Workers are struggling to simultaneously juggle in-person, drive-thru, mobile and delivery orders and customers are waiting longer, these people say. About 8% of Starbucks customers waited between 15 and 30 minutes in the last quarter, compared to virtually no one waiting that long during the same period in 2019, according to data provider Technomic.
Starbucks disputes it’s understaffed, but acknowledged longer wait times contributed to the company’s first quarterly sales decline since 2020. The company has upgraded its labor algorithm and other staffing policies over the last 18 months to ensure “enough capacity to meet demand,” Chief Reinvention Officer Frank Britt said in an interview. He said Starbucks is rolling out new measures to reduce wait times and cut down on unfinished orders, including a plan to rejigger drink assembly to save workers time.
The worker frustration over the labor algorithm — the inner workings of which some employees say remain a mystery — is bubbling up as the chain’s quest for speed clashes with customer service, an issue intensified by a productivity push by Chief Executive Laxman Narasimhan.
A process-oriented former management consultant, Narasimhan spent two decades at McKinsey before stints at PepsiCo and Reckitt Benckiser Group. Since taking the helm at Starbucks just over a year ago, he has emphasized efficiency while asking baristas to spend time chatting with guests. Those competing demands have left some workers and customers feeling like Starbucks is doing neither warmth nor convenience very well.

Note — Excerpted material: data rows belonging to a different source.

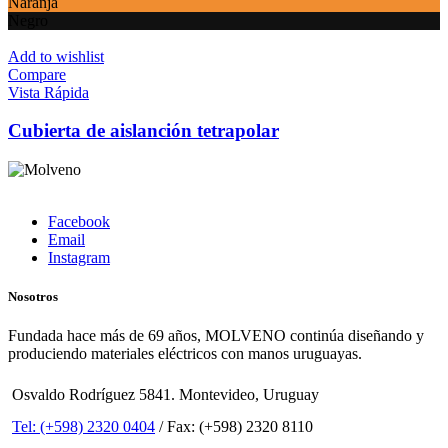
Naranja
Negro
Add to wishlist
Compare
Vista Rápida
Cubierta de aislanción tetrapolar
Facebook
Email
Instagram
Nosotros
Fundada hace más de 69 años, MOLVENO continúa diseñando y
produciendo materiales eléctricos con manos uruguayas.
Osvaldo Rodríguez 5841. Montevideo, Uruguay
Tel: (+598) 2320 0404
/ Fax: (+598) 2320 8110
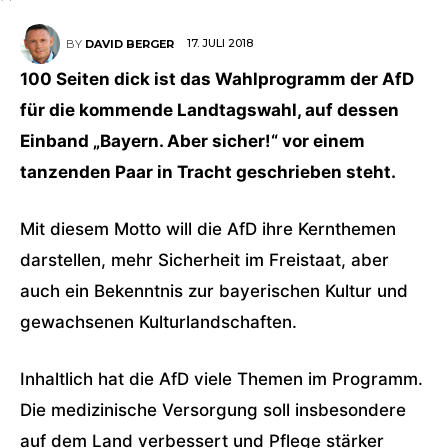
17. JULI 2018
BY
DAVID BERGER
100 Seiten dick ist das Wahlprogramm der AfD
für die kommende Landtagswahl, auf dessen
Einband „Bayern. Aber sicher!“ vor einem
tanzenden Paar in Tracht geschrieben steht.
Mit diesem Motto will die AfD ihre Kernthemen
darstellen, mehr Sicherheit im Freistaat, aber
auch ein Bekenntnis zur bayerischen Kultur und
gewachsenen Kulturlandschaften.
Inhaltlich hat die AfD viele Themen im Programm.
Die medizinische Versorgung soll insbesondere
auf dem Land verbessert und Pflege stärker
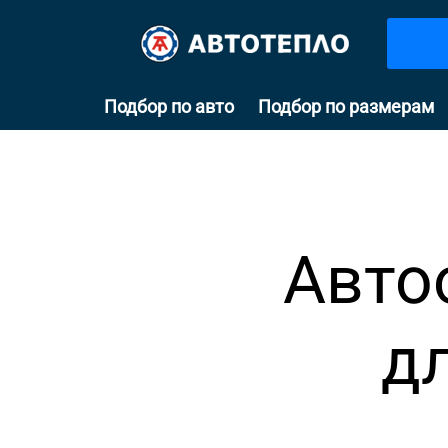
Подбор по авто
Подбор по размерам
Авто
д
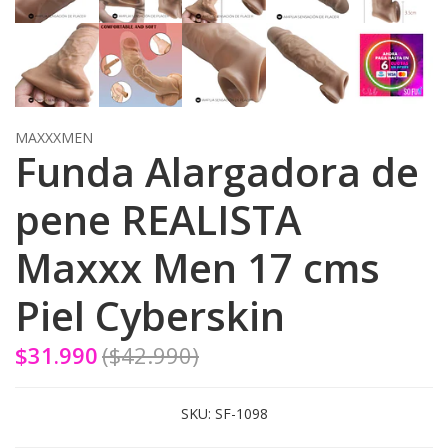
MAXXXMEN
Funda Alargadora de
pene REALISTA
Maxxx Men 17 cms
Piel Cyberskin
$31.990
($42.990)
SKU:
SF-1098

One person pointed to a countdown clock placed near drive-thru windows as a physical manifestation of the pressure workers feel: It flashes red if baristas talk to customers for longer than the 30 seconds allotted per order. Starbucks said the clock helps supervisors know when to direct more workers to drive-thrus. Another person cited new checklists Narasimhan rolled out that help keep stores neat and orderly, but shift managers’ attention from spending time with their employees to crossing off to-do lists.
On Mother’s Day this year, Chris Mills waited 40 minutes for a latte he was picking up as a treat for his wife. A regular at the Shelton, Connecticut, coffee shop near his home, the consumer products executive said he loved Starbucks’ “friendly little handwritten smiley face and a note sometimes on the cup.”
But that Sunday, Mills left Starbucks both disappointed and frustrated. “Nobody involved, in my observation, including me, the other customers, and even the staff seemed to be happy,” he said of watching six baristas scurry around to complete orders.
That’s the kind of negative review that underscore worries flagged by Howard Schultz, who built Starbucks into a global behemoth over three stints as CEO and remains the company’s largest individual shareholder.
“The stores require a maniacal focus on the customer experience,” Schultz wrote in a social media missive in May after Starbucks’ earnings miss.
Shares tumbled after the earnings report, extending the stock’s downward march. Through Tuesday, shares in Starbucks have dropped 22% under Narasimhan compared to a 35% rise in the S&P 500.
Schultz, who has twice returned to Starbucks after previous leaders floundered, publicly admonished executives and board members for the company’s sales performance and urged them to get into stores to work alongside baristas. Schultz said the company needs to be more experiential, not transactional.
Britt, the Starbucks executive, called Mills’ Mother’s Day experience “unacceptable.”
“That’s on Starbucks,” Britt said. “We should be better.”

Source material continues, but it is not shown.